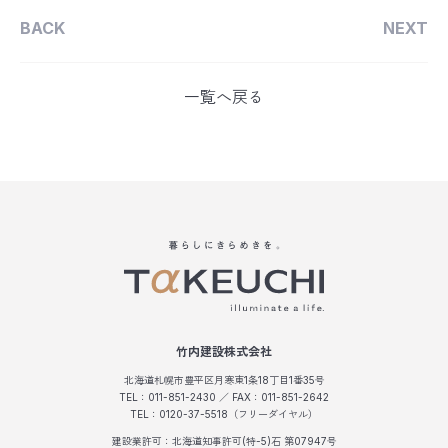
BACK
NEXT
一覧へ戻る
竹内建設株式会社
北海道札幌市豊平区月寒東1条18丁目1番35号
TEL：011-851-2430 ／ FAX：011-851-2642
TEL：0120-37-5518（フリーダイヤル）
建設業許可：北海道知事許可(特-5)石 第07947号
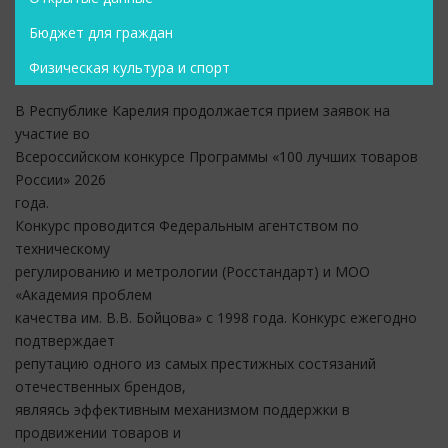
Бюджет для граждан
Физическая культура и спорт
В Республике Карелия продолжается прием заявок на
участие во
Всероссийском конкурсе Программы «100 лучших товаров
России» 2026
года.
Конкурс проводится Федеральным агентством по
техническому
регулированию и метрологии (Росстандарт) и МОО
«Академия проблем
качества им. В.В. Бойцова» с 1998 года. Конкурс ежегодно
подтверждает
репутацию одного из самых престижных состязаний
отечественных брендов,
являясь эффективным механизмом поддержки в
продвижении товаров и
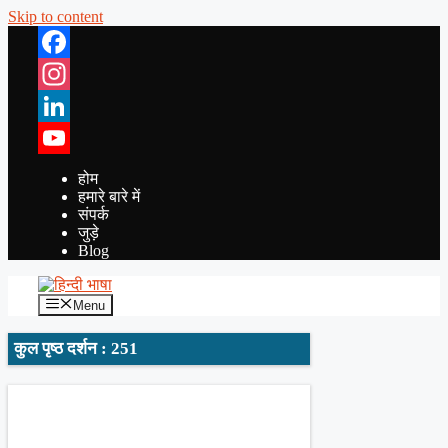
Skip to content
Facebook
Instagram
LinkedIn
YouTube
होम
हमारे बारे में
संपर्क
जुड़े
Blog
Menu
कुल पृष्ठ दर्शन : 251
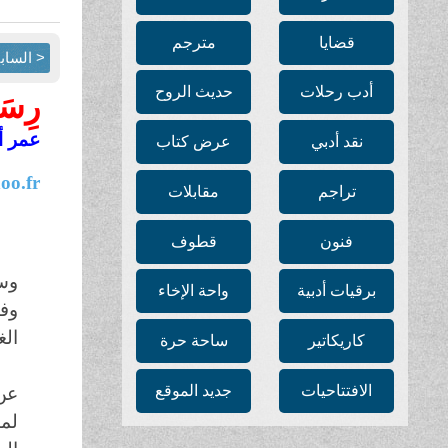
قضايا
مترجم
< الساب
أدب رحلات
حديث الروح
رِسَا
عمر أب
نقد أدبي
عرض كتاب
o.fr
تراجم
مقابلات
فنون
قطوف
وسل
برقيات أدبية
واحة الإخاء
وفس
الغ
كاريكاتير
ساحة حرة
الافتتاحيات
جديد الموقع
عن
لما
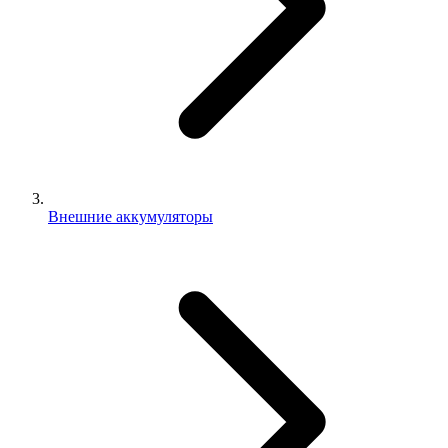
Внешние аккумуляторы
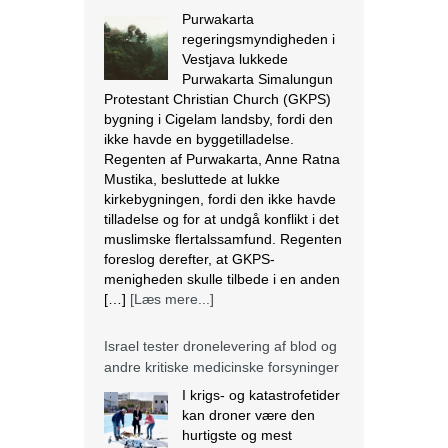
Purwakarta
regeringsmyndigheden i
Vestjava lukkede
Purwakarta Simalungun
Protestant Christian Church (GKPS)
bygning i Cigelam landsby, fordi den
ikke havde en byggetilladelse.
Regenten af Purwakarta, Anne Ratna
Mustika, besluttede at lukke
kirkebygningen, fordi den ikke havde
tilladelse og for at undgå konflikt i det
muslimske flertalssamfund. Regenten
foreslog derefter, at GKPS-
menigheden skulle tilbede i en anden
[…]
[Læs mere...]
Israel tester dronelevering af blod og
andre kritiske medicinske forsyninger
I krigs- og katastrofetider
kan droner være den
hurtigste og mest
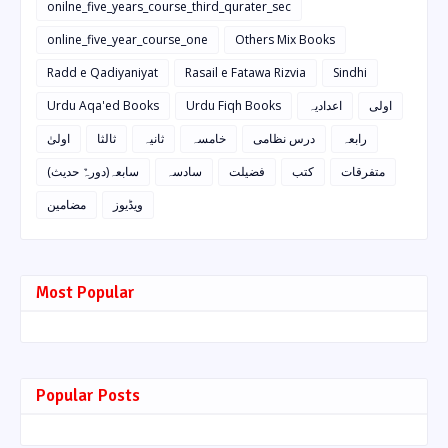
onilne_five_years_course_third_qurater_sec
online_five_year_course_one
Others Mix Books
Radd e Qadiyaniyat
Rasail e Fatawa Rizvia
Sindhi
Urdu Aqa'ed Books
Urdu Fiqh Books
اعدادیہ
اولی
رابعہ
درس نظامی
خامسہ
ثانیہ
ثالثا
اولیٰ
متفرقات
کتب
فضیلت
سادسہ
سابعہ(دورہٌ حدیث)
ویڈیوز
مضامین
Most Popular
Popular Posts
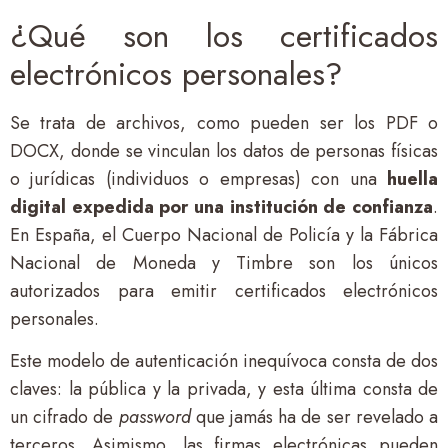
¿Qué son los certificados
electrónicos personales?
Se trata de archivos, como pueden ser los PDF o
DOCX, donde se vinculan los datos de personas físicas
o jurídicas (individuos o empresas) con una
huella
digital expedida por una institución de confianza
.
En España, el Cuerpo Nacional de Policía y la Fábrica
Nacional de Moneda y Timbre son los únicos
autorizados para emitir certificados electrónicos
personales.
Este modelo de autenticación inequívoca consta de dos
claves: la pública y la privada, y esta última consta de
un cifrado de
password
que jamás ha de ser revelado a
terceros. Asimismo, las firmas electrónicas pueden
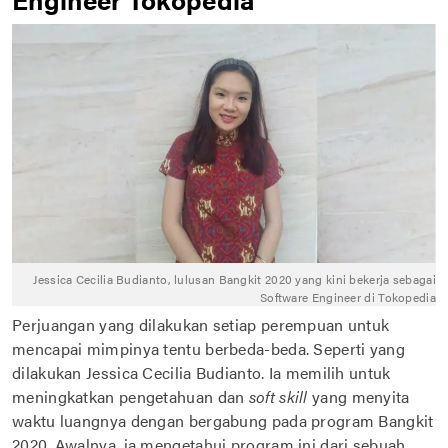
Jessica Cecilia Budianto, lulusan Bangkit 2020 yang kini bekerja sebagai
Software Engineer di Tokopedia
Perjuangan yang dilakukan setiap perempuan untuk
mencapai mimpinya tentu berbeda-beda. Seperti yang
dilakukan Jessica Cecilia Budianto. Ia memilih untuk
meningkatkan pengetahuan dan
soft skill
yang menyita
waktu luangnya dengan bergabung pada program Bangkit
2020. Awalnya, ia mengetahui program ini dari sebuah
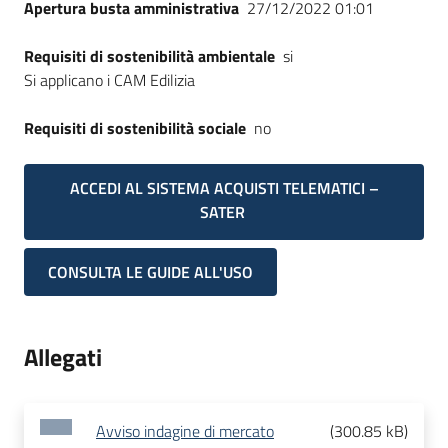
Apertura busta amministrativa
27/12/2022 01:01
Requisiti di sostenibilità ambientale
si
Si applicano i CAM Edilizia
Requisiti di sostenibilità sociale
no
ACCEDI AL SISTEMA ACQUISTI TELEMATICI –
SATER
CONSULTA LE GUIDE ALL'USO
Allegati
Avviso indagine di mercato
(
300.85 kB
)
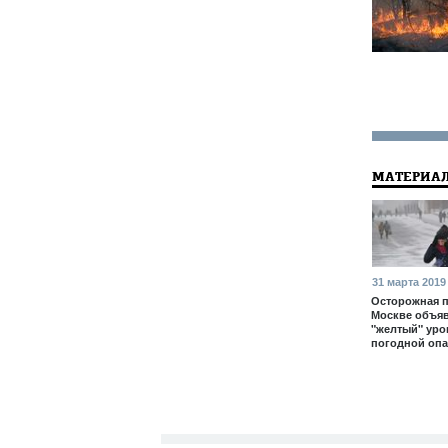
МАТЕРИАЛ
31 марта 2019
Осторожная п
Москве объя
"желтый" уро
погодной опа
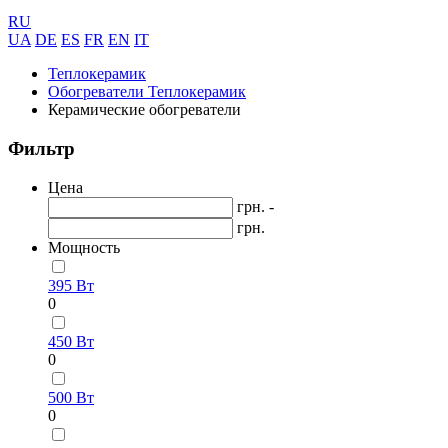
RU
UA
DE
ES
FR
EN
IT
Теплокерамик
Обогреватели Теплокерамик
Керамические обогреватели
Фильтр
Цена
грн. -
грн.
Мощность
395 Вт
0
450 Вт
0
500 Вт
0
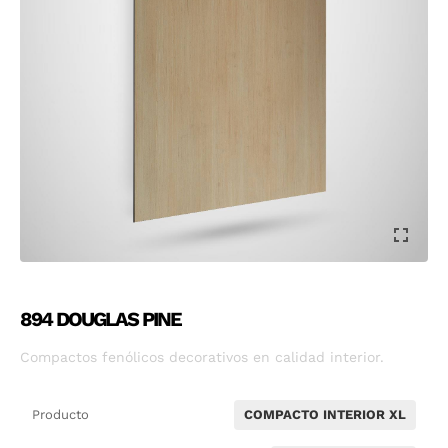
894 DOUGLAS PINE
Compactos fenólicos decorativos en calidad interior.
Producto
COMPACTO INTERIOR XL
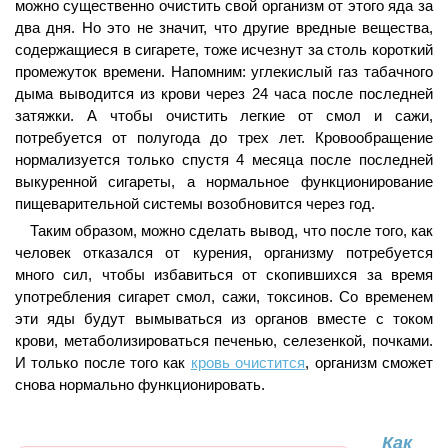
можно существенно очистить свой организм от этого яда за
два дня. Но это не значит, что другие вредные вещества,
содержащиеся в сигарете, тоже исчезнут за столь короткий
промежуток времени. Напомним: углекислый газ табачного
дыма выводится из крови через 24 часа после последней
затяжки. А чтобы очистить легкие от смол и сажи,
потребуется от полугода до трех лет. Кровообращение
нормализуется только спустя 4 месяца после последней
выкуренной сигареты, а нормальное функционирование
пищеварительной системы возобновится через год.
Таким образом, можно сделать вывод, что после того, как
человек отказался от курения, организму потребуется
много сил, чтобы избавиться от скопившихся за время
употребления сигарет смол, сажи, токсинов. Со временем
эти яды будут вымываться из органов вместе с током
крови, метаболизироваться печенью, селезенкой, почками.
И только после того как
кровь очистится
, организм сможет
снова нормально функционировать.
Как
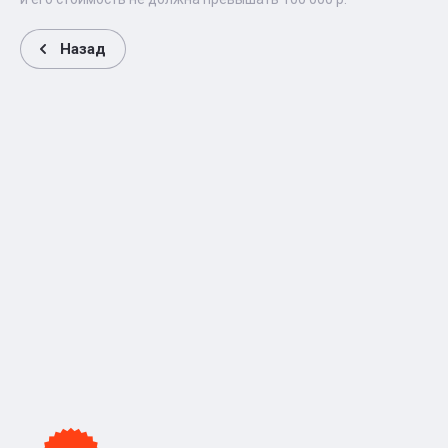
Назад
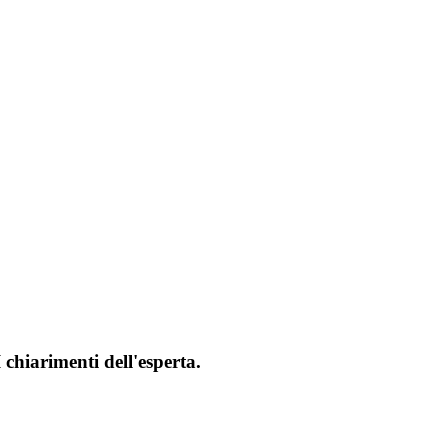
 chiarimenti dell'esperta.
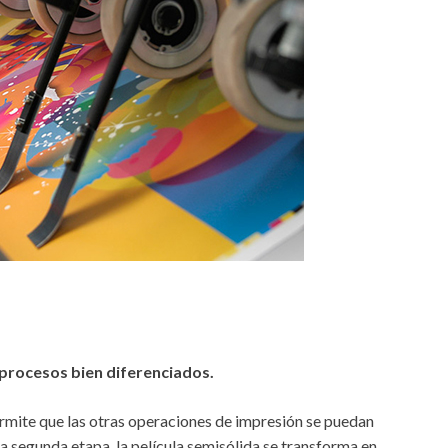
 procesos bien diferenciados.
ermite que las otras operaciones de impresión se puedan
a segunda etapa, la película semisólida se transforma en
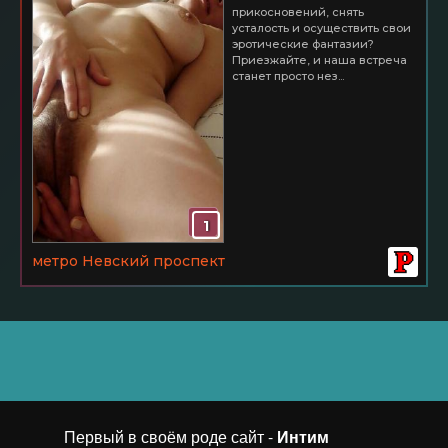
прикосновений, снять
усталость и осуществить свои
эротические фантазии?
Приезжайте, и наша встреча
станет просто нез...
1
метро Невский проспект
Первый в своём роде сайт -
Интим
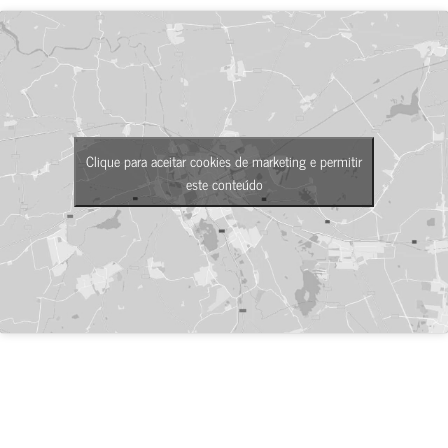
Clique para aceitar cookies de marketing e permitir
este conteúdo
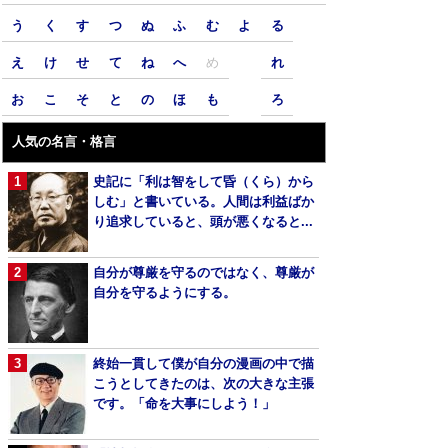
う
く
す
つ
ぬ
ふ
む
よ
る
え
け
せ
て
ね
へ
め
れ
お
こ
そ
と
の
ほ
も
ろ
人気の名言・格言
史記に「利は智をして昏（くら）から
しむ」と書いている。人間は利益ばか
り追求していると、頭が悪くなると...
自分が尊厳を守るのではなく、尊厳が
自分を守るようにする。
終始一貫して僕が自分の漫画の中で描
こうとしてきたのは、次の大きな主張
です。「命を大事にしよう！」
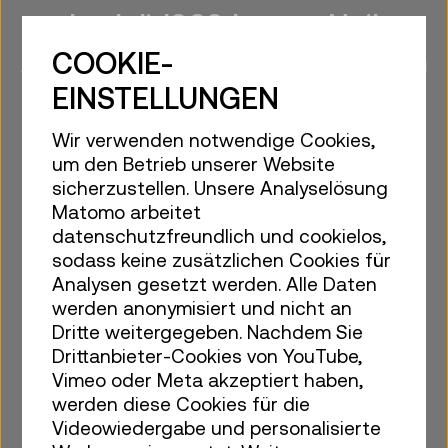
Im Juli 1969 betrat Neil
Armstrong als erster Mensch
COOKIE-
den Mond. Damals galt die
EINSTELLUNGEN
Mondlandung als „größtes
Wir verwenden notwendige Cookies,
Abenteuer der Menschheit“.
um den Betrieb unserer Website
sicherzustellen. Unsere Analyselösung
Zum 50. Jahrestag der
Matomo arbeitet
Mondlandung ließ das
datenschutzfreundlich und cookielos,
sodass keine zusätzlichen Cookies für
Technische Museum die
Analysen gesetzt werden. Alle Daten
technische Großtat
werden anonymisiert und nicht an
Dritte weitergegeben. Nachdem Sie
wiederaufleben und zeigte
Drittanbieter-Cookies von YouTube,
seine Großmodelle des
Vimeo oder Meta akzeptiert haben,
werden diese Cookies für die
Apolloprogramms der NASA.
Videowiedergabe und personalisierte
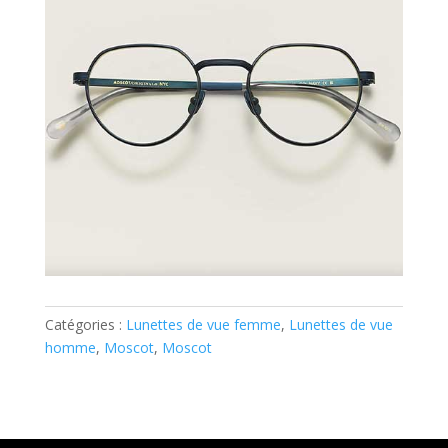
Catégories :
Lunettes de vue femme
,
Lunettes de vue
homme
,
Moscot
,
Moscot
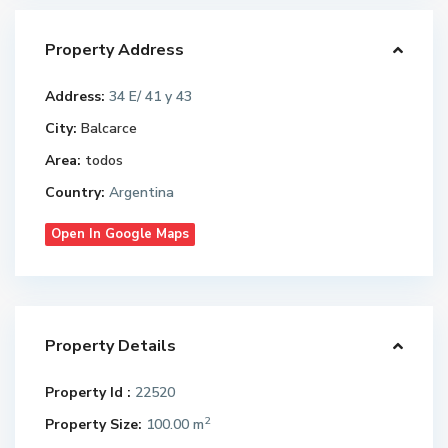
Property Address
Address:
34 E/ 41 y 43
City:
Balcarce
Area:
todos
Country:
Argentina
Open In Google Maps
Property Details
Property Id :
22520
2
Property Size:
100.00 m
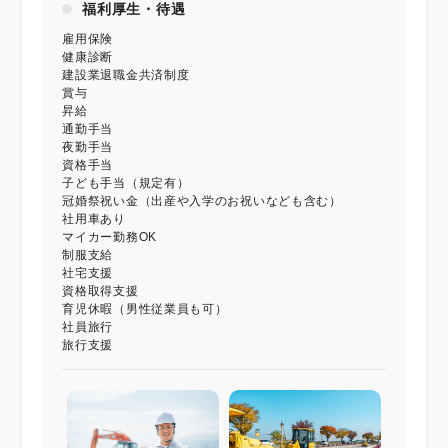
福利厚生・待遇
雇用保険
健康診断
建設業退職金共済制度
賞与
昇給
通勤手当
夜勤手当
資格手当
子ども手当（規定有）
冠婚祭祝い金（出産や入学のお祝いなども含む）
社用車あり
マイカー勤務OK
制服支給
社宅支援
資格取得支援
育児休暇（男性従業員も可）
社員旅行
旅行支援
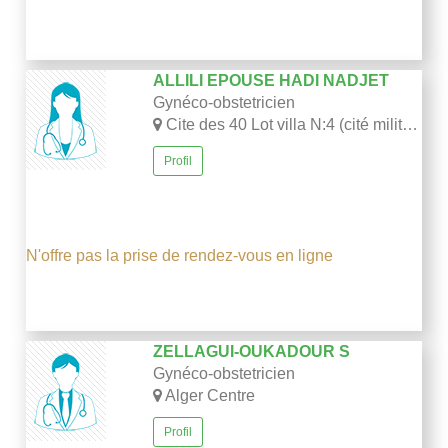
ALLILI EPOUSE HADI NADJET
Gynéco-obstetricien
Cite des 40 Lot villa N:4 (cité militaire)-Draria-Alger
Profil
N'offre pas la prise de rendez-vous en ligne
ZELLAGUI-OUKADOUR S
Gynéco-obstetricien
Alger Centre
Profil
* * *
- [What is required] Print the material verbatim; drop the pictures.

- [Exercise response]
BACK
NEXT
一覧へ戻る
竹内建設株式会社
北海道札幌市豊平区月寒東1条18丁目1番35号
TEL：011-851-2430 ／ FAX：011-851-2642
TEL：0120-37-5518（フリーダイヤル）
建設業許可：北海道知事許可(特-5)石 第07947号
Бюджет для граждан
Физическая культура и спорт
В Республике Карелия продолжается прием заявок на
участие во
Всероссийском конкурсе Программы «100 лучших товаров
России» 2026
года.
Конкурс проводится Федеральным агентством по
техническому
регулированию и метрологии (Росстандарт) и МОО
«Академия проблем
качества им. В.В. Бойцова» с 1998 года. Конкурс ежегодно
подтверждает
репутацию одного из самых престижных состязаний
отечественных брендов,
являясь эффективным механизмом поддержки в
продвижении товаров и
Skip to content
Facebook
Instagram
LinkedIn
YouTube
होम
हमारे बारे में
संपर्क
जुड़े
Blog
Menu
कुल पृष्ठ दर्शन : 251
قضايا
مترجم
< الساب
أدب رحلات
حديث الروح
رِسَا
عمر أب
نقد أدبي
عرض كتاب
o.fr
تراجم
مقابلات
فنون
قطوف
وسل
برقيات أدبية
واحة الإخاء
وفس
الغ
كاريكاتير
ساحة حرة
الافتتاحيات
جديد الموقع
عن
لما
Внешние аккумуляторы
Purwakarta
regeringsmyndigheden i
Vestjava lukkede
Purwakarta Simalungun
Protestant Christian Church (GKPS)
bygning i Cigelam landsby, fordi den
ikke havde en byggetilladelse.
Regenten af Purwakarta, Anne Ratna
Mustika, besluttede at lukke
kirkebygningen, fordi den ikke havde
tilladelse og for at undgå konflikt i det
muslimske flertalssamfund. Regenten
foreslog derefter, at GKPS-
menigheden skulle tilbede i en anden
[…]
[Læs mere...]
Israel tester dronelevering af blod og
andre kritiske medicinske forsyninger
I krigs- og katastrofetider
kan droner være den
hurtigste og mest
onilne_five_years_course_third_qurater_sec
online_five_year_course_one
Others Mix Books
Radd e Qadiyaniyat
Rasail e Fatawa Rizvia
Sindhi
Urdu Aqa'ed Books
Urdu Fiqh Books
اعدادیہ
اولی
رابعہ
درس نظامی
خامسہ
ثانیہ
ثالثا
اولیٰ
متفرقات
کتب
فضیلت
سادسہ
سابعہ(دورہٌ حدیث)
ویڈیوز
مضامین
Most Popular
Popular Posts
¿Qué son los certificados
electrónicos personales?
Se trata de archivos, como pueden ser los PDF o
DOCX, donde se vinculan los datos de personas físicas
o jurídicas (individuos o empresas) con una
huella
digital expedida por una institución de confianza
.
En España, el Cuerpo Nacional de Policía y la Fábrica
Nacional de Moneda y Timbre son los únicos
autorizados para emitir certificados electrónicos
personales.
Este modelo de autenticación inequívoca consta de dos
claves: la pública y la privada, y esta última consta de
un cifrado de
password
que jamás ha de ser revelado a
terceros. Asimismo, las firmas electrónicas pueden
Jessica Cecilia Budianto, lulusan Bangkit 2020 yang kini bekerja sebagai
Software Engineer di Tokopedia
Perjuangan yang dilakukan setiap perempuan untuk
mencapai mimpinya tentu berbeda-beda. Seperti yang
dilakukan Jessica Cecilia Budianto. Ia memilih untuk
meningkatkan pengetahuan dan
soft skill
yang menyita
waktu luangnya dengan bergabung pada program Bangkit
2020. Awalnya, ia mengetahui program ini dari sebuah
Apertura busta amministrativa
27/12/2022 01:01
Requisiti di sostenibilità ambientale
si
Si applicano i CAM Edilizia
Requisiti di sostenibilità sociale
no
ACCEDI AL SISTEMA ACQUISTI TELEMATICI –
SATER
CONSULTA LE GUIDE ALL'USO
Allegati
Avviso indagine di mercato
(
300.85 kB
)
МАТЕРИАЛ
31 марта 2019
Осторожная п
Москве объя
"желтый" уро
погодной опа
RU
UA
DE
ES
FR
EN
IT
Теплокерамик
Обогреватели Теплокерамик
Керамические обогреватели
Фильтр
Цена
грн. -
грн.
Мощность
395 Вт
0
450 Вт
0
500 Вт
0
894 DOUGLAS PINE
Compactos fenólicos decorativos en calidad interior.
Producto
COMPACTO INTERIOR XL
можно существенно очистить свой организм от этого яда за
два дня. Но это не значит, что другие вредные вещества,
содержащиеся в сигарете, тоже исчезнут за столь короткий
промежуток времени. Напомним: углекислый газ табачного
дыма выводится из крови через 24 часа после последней
затяжки. А чтобы очистить легкие от смол и сажи,
потребуется от полугода до трех лет. Кровообращение
нормализуется только спустя 4 месяца после последней
выкуренной сигареты, а нормальное функционирование
пищеварительной системы возобновится через год.
Таким образом, можно сделать вывод, что после того, как
человек отказался от курения, организму потребуется
много сил, чтобы избавиться от скопившихся за время
употребления сигарет смол, сажи, токсинов. Со временем
эти яды будут вымываться из органов вместе с током
крови, метаболизироваться печенью, селезенкой, почками.
И только после того как
кровь очистится
, организм сможет
снова нормально функционировать.
Как
Назад
 chiarimenti dell'esperta.
 procesos bien diferenciados.
ermite que las otras operaciones de impresión se puedan
a segunda etapa, la película semisólida se transforma en
прикосновений, снять
усталость и осуществить свои
эротические фантазии?
Приезжайте, и наша встреча
станет просто нез...
1
метро Невский проспект
Первый в своём роде сайт -
Интим
Clique para aceitar cookies de marketing e permitir
este conteúdo
う
く
す
つ
ぬ
ふ
む
よ
る
え
け
せ
て
ね
へ
め
れ
お
こ
そ
と
の
ほ
も
ろ
人気の名言・格言
史記に「利は智をして昏（くら）から
しむ」と書いている。人間は利益ばか
り追求していると、頭が悪くなると...
自分が尊厳を守るのではなく、尊厳が
自分を守るようにする。
終始一貫して僕が自分の漫画の中で描
こうとしてきたのは、次の大きな主張
です。「命を大事にしよう！」
Im Juli 1969 betrat Neil
Armstrong als erster Mensch
COOKIE-
den Mond. Damals galt die
EINSTELLUNGEN
Mondlandung als „größtes
Wir verwenden notwendige Cookies,
Abenteuer der Menschheit“.
um den Betrieb unserer Website
sicherzustellen. Unsere Analyselösung
Zum 50. Jahrestag der
Matomo arbeitet
Mondlandung ließ das
datenschutzfreundlich und cookielos,
sodass keine zusätzlichen Cookies für
Technische Museum die
Analysen gesetzt werden. Alle Daten
technische Großtat
werden anonymisiert und nicht an
Dritte weitergegeben. Nachdem Sie
wiederaufleben und zeigte
Drittanbieter-Cookies von YouTube,
seine Großmodelle des
Vimeo oder Meta akzeptiert haben,
werden diese Cookies für die
Apolloprogramms der NASA.
Videowiedergabe und personalisierte
Catégories :
Lunettes de vue femme
,
Lunettes de vue
homme
,
Moscot
,
Moscot
Property Address
Address:
34 E/ 41 y 43
City:
Balcarce
Area:
todos
Country:
Argentina
Open In Google Maps
Property Details
Property Id :
22520
2
Property Size:
100.00 m
福利厚生・待遇
雇用保険
健康診断
建設業退職金共済制度
賞与
昇給
通勤手当
夜勤手当
資格手当
子ども手当（規定有）
冠婚祭祝い金（出産や入学のお祝いなども含む）
社用車あり
マイカー勤務OK
制服支給
社宅支援
資格取得支援
育児休暇（男性従業員も可）
社員旅行
旅行支援
ALLILI EPOUSE HADI NADJET
Gynéco-obstetricien
Cite des 40 Lot villa N:4 (cité militaire)-Draria-Alger
Profil
N'offre pas la prise de rendez-vous en ligne
ZELLAGUI-OUKADOUR S
Gynéco-obstetricien
Alger Centre
Profil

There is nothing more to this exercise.